For experimental research, you would code an algorithm that computes the thermodynamic equilibria, and see how the payoffs behave as a function of and . Optimally, you would also provide a derivation of the error bounds on your results. To decompose the task, use the same strategy as in the theoretical case to come up with the algorithms and the code design. Afterwards, decompose it by having each person implement a segment of the code (pair programming is also an option).

It is also possible to go for theoretical *and* experimental simultaneously, by distributing among people and cross-fertilizing along the way.

## 9 comments

Comments sorted by top scores.

Microscope AI in general seems like a very decomposition-friendly area. Take a trained neural net, assign each person a chunk to focus on, and everybody tries to figure out what features/algorithms/other neat stuff are embedded in their chunk.

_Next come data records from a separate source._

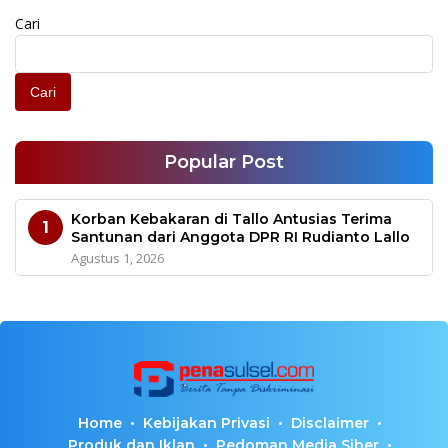
Cari
Cari
Popular Post
Korban Kebakaran di Tallo Antusias Terima
1
Santunan dari Anggota DPR RI Rudianto Lallo
Agustus 1, 2026
Home
Kebijakan Privasi
Disclaimer
Produk dan Iklan
Pedoman Media Siber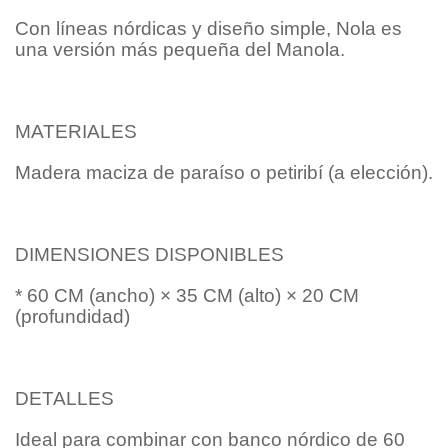
Con líneas nórdicas y diseño simple, Nola es
una versión más pequeña del Manola.
MATERIALES
Madera maciza de paraíso o petiribí (a elección).
DIMENSIONES DISPONIBLES
* 60 CM (ancho) × 35 CM (alto) × 20 CM
(profundidad)
DETALLES
Ideal para combinar con banco nórdico de 60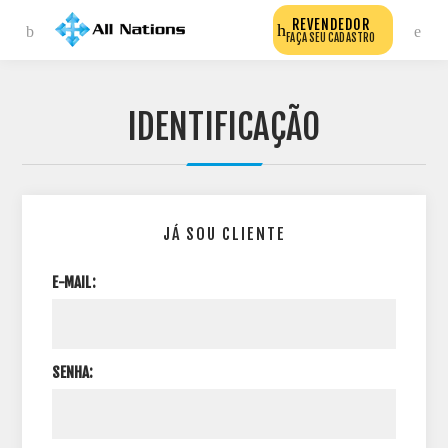
REVENDEDOR
FAÇA SEU CADASTRO
IDENTIFICAÇÃO
JÁ SOU CLIENTE
E-MAIL:
SENHA: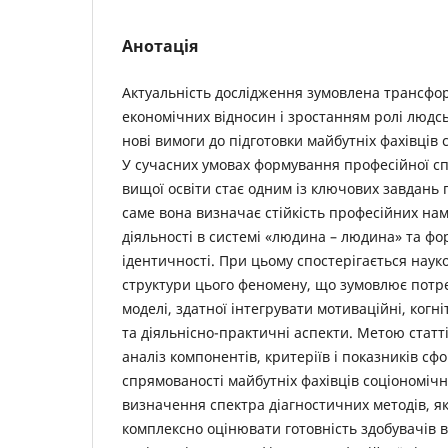
Анотація
Актуальність дослідження зумовлена трансфо
економічних відносин і зростанням ролі людсь
нові вимоги до підготовки майбутніх фахівців
У сучасних умовах формування професійної сп
вищої освіти стає одним із ключових завдань 
саме вона визначає стійкість професійних намі
діяльності в системі «людина – людина» та ф
ідентичності. При цьому спостерігається наук
структури цього феномену, що зумовлює потреб
моделі, здатної інтегрувати мотиваційні, когні
та діяльнісно-практичні аспекти. Метою статт
аналіз компонентів, критеріїв і показників сф
спрямованості майбутніх фахівців соціономічн
визначення спектра діагностичних методів, я
комплексно оцінювати готовність здобувачів в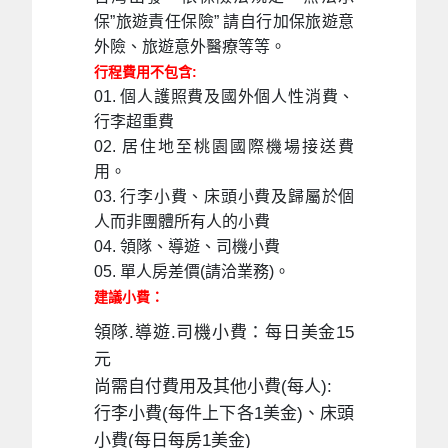
保”旅遊責任保險” 請自行加保旅遊意
外險、旅遊意外醫療等等。
行程費用不包含:
01. 個人護照費及國外個人性消費、
行李超重費
02. 居住地至桃園國際機場接送費
用。
03. 行李小費、床頭小費及歸屬於個
人而非團體所有人的小費
04. 領隊、導遊、司機小費
05. 單人房差價(請洽業務)。
建議小費：
領隊.導遊.司機小費：每日美金15
元
尚需自付費用及其他小費(每人):
行李小費(每件上下各1美金)、床頭
小費(每日每房1美金)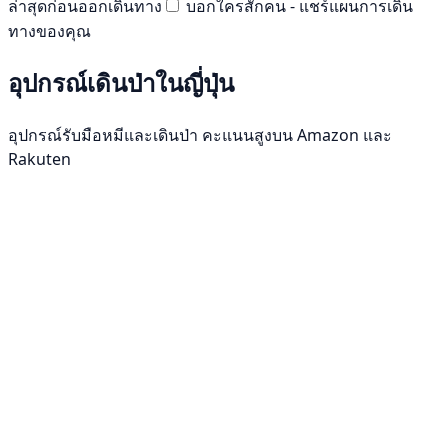
ล่าสุดก่อนออกเดินทาง
บอกใครสักคน - แชร์แผนการเดิน
ทางของคุณ
อุปกรณ์เดินป่าในญี่ปุ่น
อุปกรณ์รับมือหมีและเดินป่า คะแนนสูงบน Amazon และ
Rakuten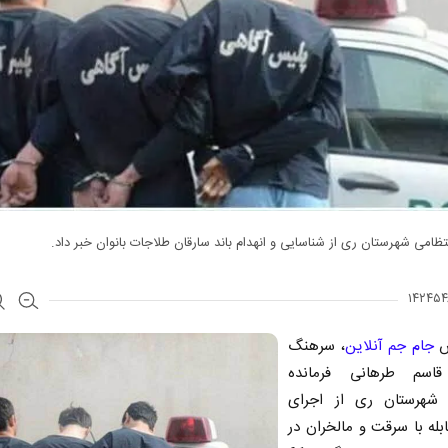
نتظامی شهرستان ری از شناسایی و انهدام باند سارقان طلاجات بانوان خبر داد.
ش
جام جم آنلاین
، سرهنگ
اسم طرهانی فرمانده
 شهرستان ری از اجرای
له با سرقت و مالخران در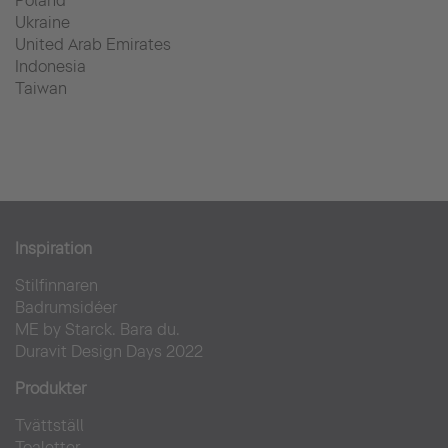
Poland
Ukraine
United Arab Emirates
Indonesia
Taiwan
Inspiration
Stilfinnaren
Badrumsidéer
ME by Starck. Bara du.
Duravit Design Days 2022
Produkter
Tvättställ
Toaletter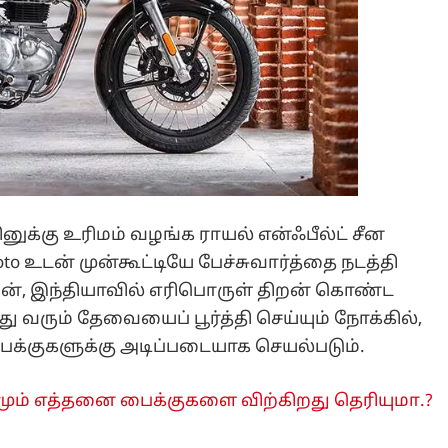
னுக்கு உரிமம் வழங்க ராயல் என்ஃபீல்ட் சீன
to உடன் முன்கூட்டியே பேச்சுவார்த்தை நடத்தி
சின், இந்தியாவில் எரிபொருள் திறன் கொண்ட
ு வரும் தேவையைப் பூர்த்தி செய்யும் நோக்கில்,
ைக்குகளுக்கு அடிப்படையாக செயல்படும்.
னமும் எத்தனை பைக்குகளை விற்கிறது தெரியுமா.?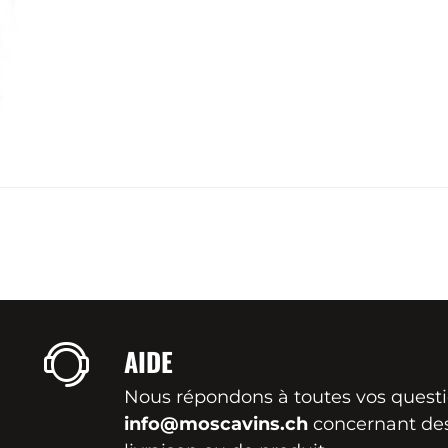
AIDE
Nous répondons à toutes vos quest
info@moscavins.ch
concernant de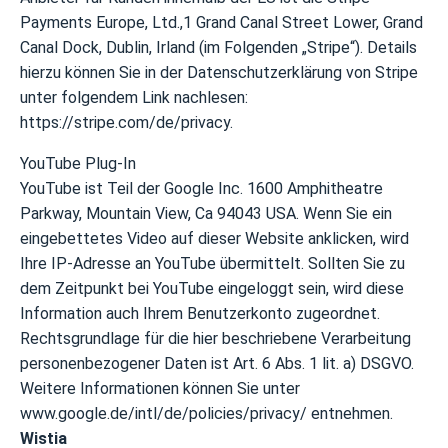
Payments Europe, Ltd.,1 Grand Canal Street Lower, Grand
Canal Dock, Dublin, Irland (im Folgenden „Stripe“). Details
hierzu können Sie in der Datenschutzerklärung von Stripe
unter folgendem Link nachlesen:
https://stripe.com/de/privacy.
YouTube Plug-In
YouTube ist Teil der Google Inc. 1600 Amphitheatre
Parkway, Mountain View, Ca 94043 USA. Wenn Sie ein
eingebettetes Video auf dieser Website anklicken, wird
Ihre IP-Adresse an YouTube übermittelt. Sollten Sie zu
dem Zeitpunkt bei YouTube eingeloggt sein, wird diese
Information auch Ihrem Benutzerkonto zugeordnet.
Rechtsgrundlage für die hier beschriebene Verarbeitung
personenbezogener Daten ist Art. 6 Abs. 1 lit. a) DSGVO.
Weitere Informationen können Sie unter
www.google.de/intl/de/policies/privacy/ entnehmen.
Wistia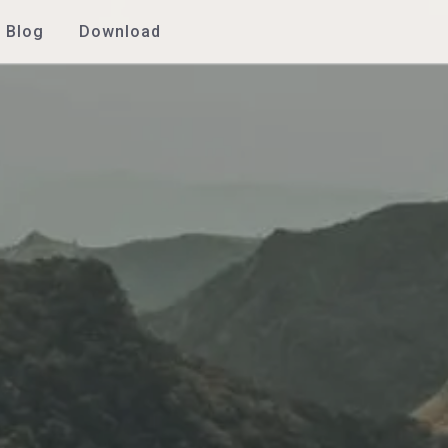
Blog
Download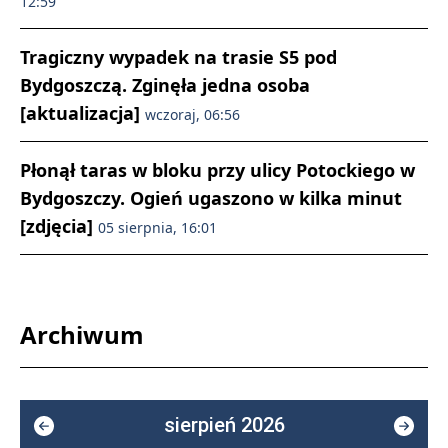
12:59
Tragiczny wypadek na trasie S5 pod
Bydgoszczą. Zginęła jedna osoba
[aktualizacja]
wczoraj, 06:56
Płonął taras w bloku przy ulicy Potockiego w
Bydgoszczy. Ogień ugaszono w kilka minut
[zdjęcia]
05 sierpnia, 16:01
Archiwum
sierpień 2026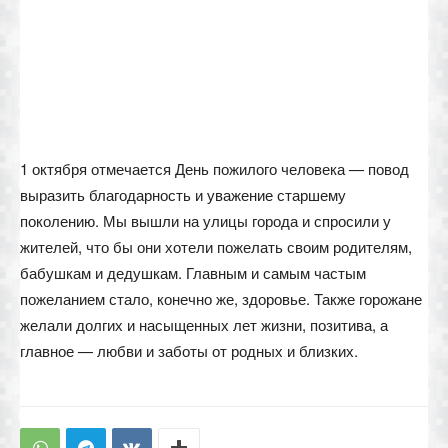
1 октября отмечается День пожилого человека — повод
выразить благодарность и уважение старшему
поколению. Мы вышли на улицы города и спросили у
жителей, что бы они хотели пожелать своим родителям,
бабушкам и дедушкам. Главным и самым частым
пожеланием стало, конечно же, здоровье. Также горожане
желали долгих и насыщенных лет жизни, позитива, а
главное — любви и заботы от родных и близких.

Also should work well with a regular-meetup-group format, since the arrangement would be fairly robust to people missing a meeting, joining up midway, having completely different approaches or backgrounds, etc. Relatively open-ended, room for people to try different approaches based on what interests them and cross-pollinate strategies with the group.

What sort of math background can we assume the group to have?

I don't know (partially because I'm unsure who would stay and leave).

If you didn't take math background that in consideration and wrote a proposal (saying "requires background in real analysis" or ...), then that may push out people w/o that background but also attract people with that background.

As long as pre-reqs are explicit, you should go for it.

Are you looking for an open problem which is sub-dividable into many smaller open problems? Or for one small open problem which is a part of a larger open problem?

The first one. As long as you can decompose the open problem into tractable, bite-sized pieces, it's good.

Vanessa mentioned some strategies that might generalize to other open problems: group decomposition (we decide how to break a problem up), programming to empirically verify X, and literature reviews.

I'm unclear on how to apply this filter. Can you give an example of what you mean by decomposable, and an example of not? (Perhaps not from alignment.)

If you only had access to people who can google, program, and notice confusion, how could you utilize that to make conceptual progress on a topic you care about?

Decomposable: Make a simple first person shooter. Could be decomposed into creating asset models, and various parts of the actual code can be decomposed (input-mapping, getting/dealing damage).

Non-decomposable: Help me write an awesome piano song. Although this can be decomposed, I don't expect anyone to have the skills required (and acquiring the skills requires too much overhead).

Let's operationalize "too much overhead" to mean "takes more than 10 hours to do useful, meaningful tasks".

Am I correct that the real generating rule here is something like "I have a group of people who'd like to work on some alignment open problems, and want a problem that is a) easy to give my group, and b) easy to subdivide once given to my group?"

b) seems right. I'm unsure what (a) could mean (not much overhead?).

I feel confused to think about decomposability w/o considering the capabilities of the people I'm handing the tasks off to. I would only add:

By "smart", assume they can notice confusion [? · GW], google, and program

since that makes the capabilities explicit.